Where the Forest Meets the Stars – A Review

After the loss of her mother and her own battle with breast cancer, Joanna Teale returns to her graduate research on nesting birds in rural Illinois, determined to prove that her recent hardships have not broken her. She throws herself into her work from dusk to dawn, until her solitary routine is disrupted by the appearance of a mysterious child who shows up at her cabin barefoot and covered in bruises. The girl calls herself Ursa, and she claims to have been sent from the stars to witness five miracles. With concerns about the child’s home situation, Jo reluctantly agrees to let her stay—just until she learns more about Ursa’s past. Jo enlists the help of her reclusive neighbour, Gabriel Nash, to solve the mystery of the charming child. But the more time they spend together, the more questions they have. As the summer nears an end and Ursa gets closer to her fifth miracle, her dangerous past closes in. When it finally catches up to them, all of their painful secrets will be forced into the open, and their fates will be left to the stars.

I was drawn to this book from page one. I loved the quiet backdrop of nature, the fantastical undertones in the plot, and the simple life lead by the main character, Jo, who is a biologist. Together, they created this magical land in my mind where anything seemed to be possible.

I enjoyed the first half of the book when Jo meets Ursa and the reclusive Gabriel Nash. The slow bond that forms between the three of them was so heart-warming that I didn’t even mind that it was improbable. Jo studies nesting birds and her lessons on how birds protect their progeny and feed them, where they like to build their nests, and how some birds get fooled into feeding hatchlings that are not their own were very engrossing.

In many ways, Where the Forest Meets the Stars is also about Jo and Gabriel nesting a soul that doesn’t belong to them. But unlike cowbirds that trick their hosts into raising them, Ursa’s technique is to make them fall in love with her. 

The Jo-Gabriel romance arc started out to be a very sweet where two damaged souls come together to form a whole. This is the only book I’ve read where one of the main characters has had mastectomy and the other is an agoraphobic virgin battling with depression. So the romance was unique and interesting.
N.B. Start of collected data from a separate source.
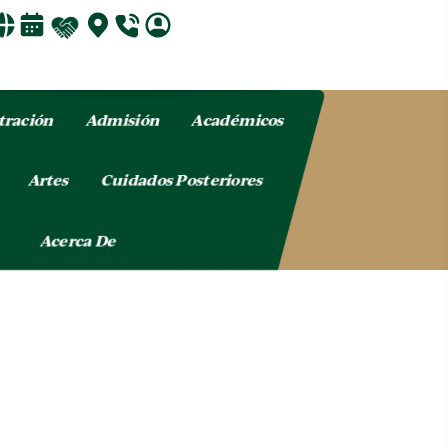
tración
Admisión
Académicos
o
Artes
Cuidados Posteriores
Acerca De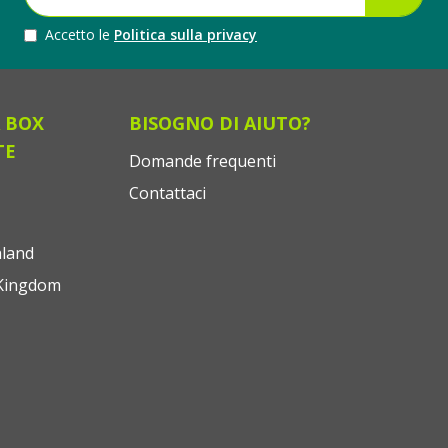
Accetto le
Politica sulla privacy
 BOX
BISOGNO DI AIUTO?
TE
Domande frequenti
Contattaci
land
Kingdom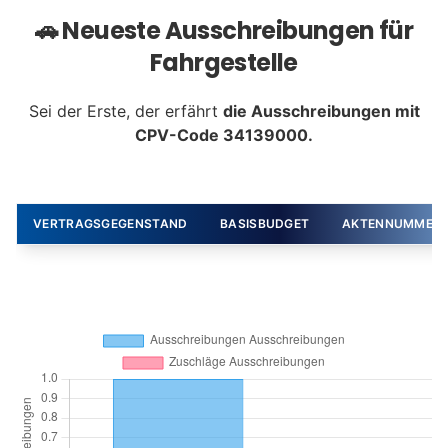
🚗 Neueste Ausschreibungen für
Fahrgestelle
Sei der Erste, der erfährt
die Ausschreibungen mit
CPV-Code 34139000.
VERTRAGSGEGENSTAND
BASISBUDGET
AKTENNUMMER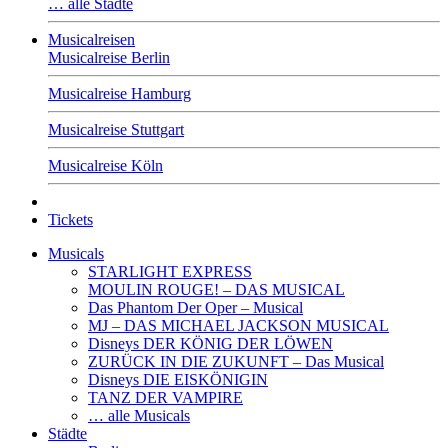
… alle Städte
Musicalreisen
Musicalreise Berlin
Musicalreise Hamburg
Musicalreise Stuttgart
Musicalreise Köln
Tickets
Musicals
STARLIGHT EXPRESS
MOULIN ROUGE! – DAS MUSICAL
Das Phantom Der Oper – Musical
MJ – DAS MICHAEL JACKSON MUSICAL
Disneys DER KÖNIG DER LÖWEN
ZURÜCK IN DIE ZUKUNFT – Das Musical
Disneys DIE EISKÖNIGIN
TANZ DER VAMPIRE
… alle Musicals
Städte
But Jo doesn’t ‘get’ his depression and makes assumptions that annoys Gabriel and the reader. I expected that she would eventually learn to be more understanding of his condition. To my surprise though, it is Gabriel who ‘overcomes’ his depression and agoraphobia due to Jo’s love. In fact, Gabriel overcomes all the problems in his life in a very short about of time because of Jo and Ursa. That is neither a realistic portrayal of depression nor great character development. 

The resolution of Ursa’s mystery was clean and realistic. It was heart-breaking and heart-warming at the same time.
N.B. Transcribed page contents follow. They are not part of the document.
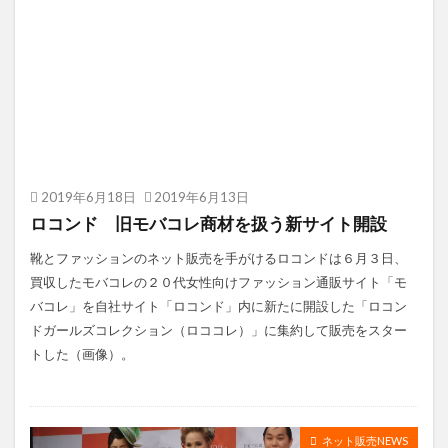
2019年6月18日
2019年6月13日
ロコンド 旧モバコレ商材を扱う新サイト開設
靴とファッションのネット販売を手がけるロコンドは６月３日、
買収したモバコレの２０代女性向けファッション通販サイト「モ
バコレ」を自社サイト「ロコンド」内に新たに開設した「ロコン
ドガールズコレクション（ロココレ）」に集約して販売をスター
トした（画像）。
ネット販売NEWS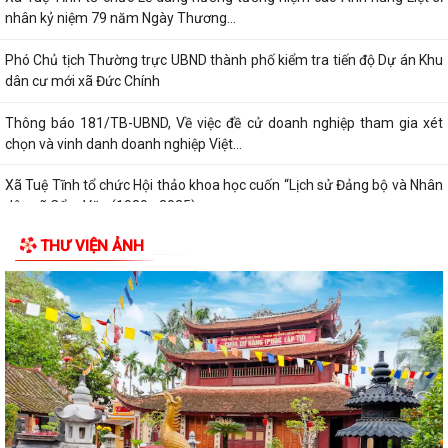
nhân kỷ niệm 79 năm Ngày Thương...
Phó Chủ tịch Thường trực UBND thành phố kiểm tra tiến độ Dự án Khu
dân cư mới xã Đức Chính
Thông báo 181/TB-UBND, Về việc đề cử doanh nghiệp tham gia xét
chọn và vinh danh doanh nghiệp Việt...
Xã Tuệ Tĩnh tổ chức Hội thảo khoa học cuốn “Lịch sử Đảng bộ và Nhân
dân xã Cẩm Văn (1930 - 2025)
THƯ VIỆN ẢNH
Nghị quyết điều chỉnh, bổ sung (lần 2) kế hoạch đầu tư công năm 2026
Kế hoạch 254 triển khai thực hiện Nghị định số 142/2026/NĐ-CP của
Chính phủ quy định chi tiết một...
Kỳ họp thứ Năm HĐND xã Tuệ Tĩnh khóa II xem xét nhiều nội dung
quan trọng về phát triển kinh tế -...
Xã Tuệ Tĩnh triển khai rà soát, đánh giá thành viên hộ nghèo, hộ cận
nghèo theo Nghị quyết số...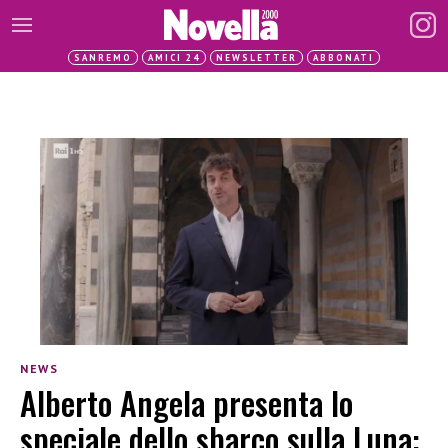
SANREMO
AMICI 24
NEWSLETTER
ABBONATI
NEWS
Alberto Angela presenta lo
speciale dello sbarco sulla Luna: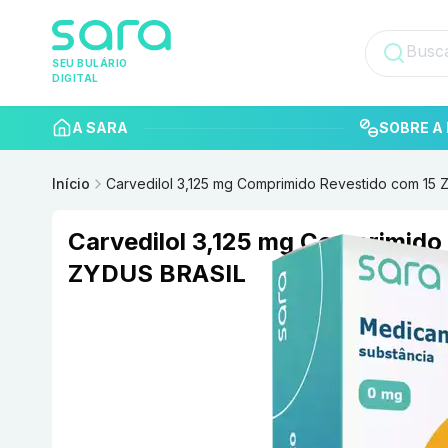
SEU BULÁRIO
DIGITAL
A SARA
SOBRE A 
Início
Carvedilol 3,125 mg Comprimido Revestido com 15
Carvedilol 3,125 mg Comprimido
ZYDUS BRASIL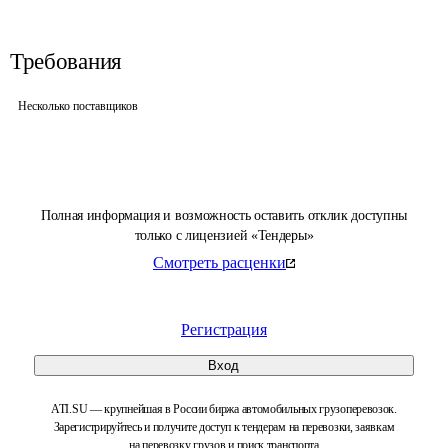
Требования
Несколько поставщиков
Полная информация и возможность оставить отклик доступны
только с лицензией «Тендеры»
Смотреть расценки
Регистрация
Вход
ATI.SU — крупнейшая в России биржа автомобильных грузоперевозок.
Зарегистрируйтесь и получите доступ к тендерам на перевозки, заявкам
на перевозку грузов и поиск транспорта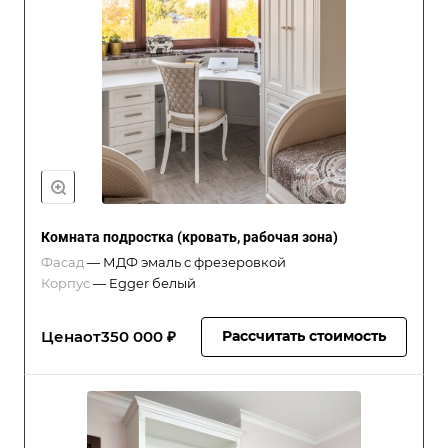
Комната подростка (кровать, рабочая зона)
Фасад
—
МДФ эмаль с фрезеровкой
Корпус
—
Egger белый
Цена
от
350 000 ₽
Рассчитать стоимость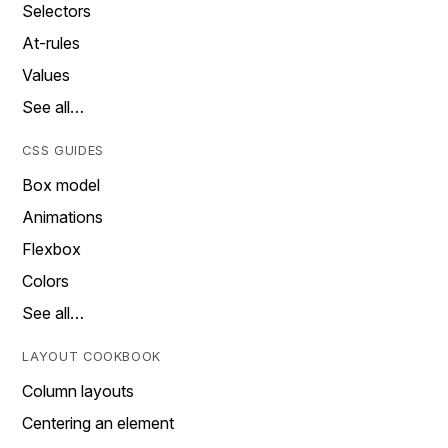
Selectors
At-rules
Values
See all…
CSS GUIDES
Box model
Animations
Flexbox
Colors
See all…
LAYOUT COOKBOOK
Column layouts
Centering an element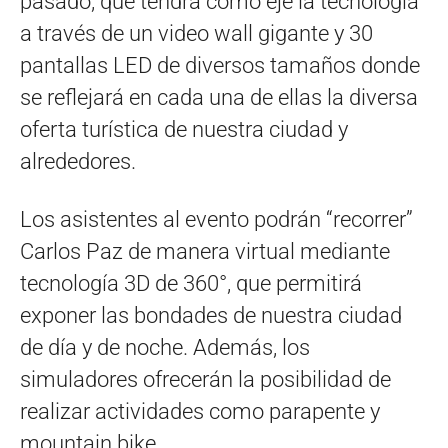
pasado, que tendrá como eje la tecnología
a través de un video wall gigante y 30
pantallas LED de diversos tamaños donde
se reflejará en cada una de ellas la diversa
oferta turística de nuestra ciudad y
alrededores.
Los asistentes al evento podrán “recorrer”
Carlos Paz de manera virtual mediante
tecnología 3D de 360°, que permitirá
exponer las bondades de nuestra ciudad
de día y de noche. Además, los
simuladores ofrecerán la posibilidad de
realizar actividades como parapente y
mountain bike.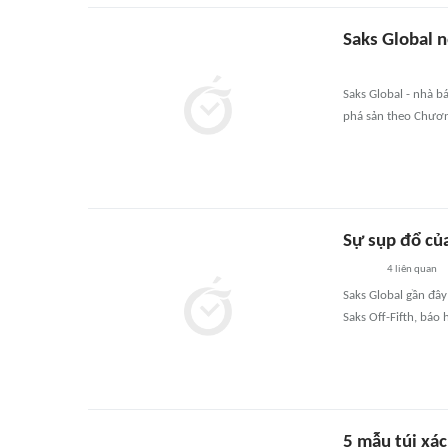
Saks Global 
Saks Global - nhà b
phá sản theo Chươn
Sự sụp đổ của
4
liên quan
Saks Global gần đây
Saks Off-Fifth, báo 
5 mẫu túi xá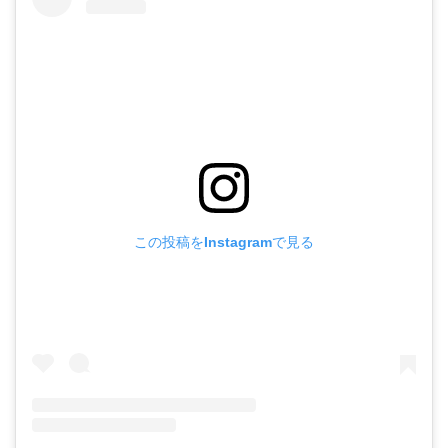
この投稿をInstagramで見る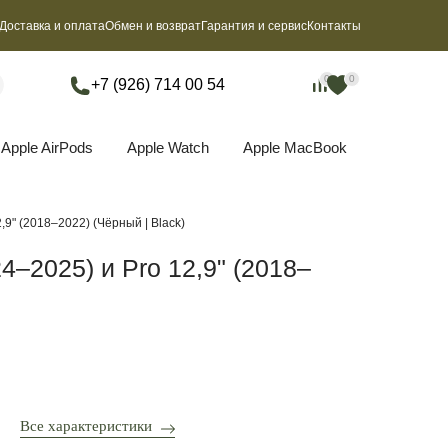
Доставка и оплата
Обмен и возврат
Гарантия и сервис
Контакты
0
0
0
0
+7 (926) 714 00 54
Apple AirPods
Apple Watch
Apple MacBook
2,9" (2018–2022) (Чёрный | Black)
24–2025) и Pro 12,9" (2018–
Все характеристики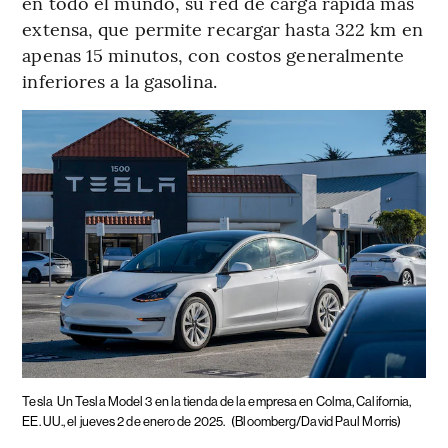
en todo el mundo, su red de carga rápida más
extensa, que permite recargar hasta 322 km en
apenas 15 minutos, con costos generalmente
inferiores a la gasolina.
Tesla
Un Tesla Model 3 en la tienda de la empresa en Colma, California,
EE. UU., el jueves 2 de enero de 2025.
(Bloomberg/David Paul Morris)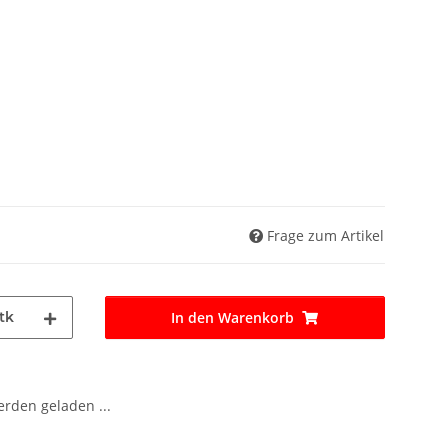
Frage zum Artikel
tk
In den Warenkorb
den geladen ...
But this book suffers from the same fate that many books with happy endings do. When it comes to climaxes, one of my biggest pet peeves is the author bringing all the side characters together to end the book on a good note. Why am I suddenly being forced to read about all these other characters that I was not made to care about? In front of these characters, Ursa’s otherworldly charm that was not explicitly articulated throughout the book becomes a circus show. This bugs me more in a book like this where its main charm was its subdued nature and the minimum number of characters.

Overall, Where the Forest Meets the Stars was a good one-time read and a solid debut by Glendy Vanderah. I am looking forward to reading more of her work.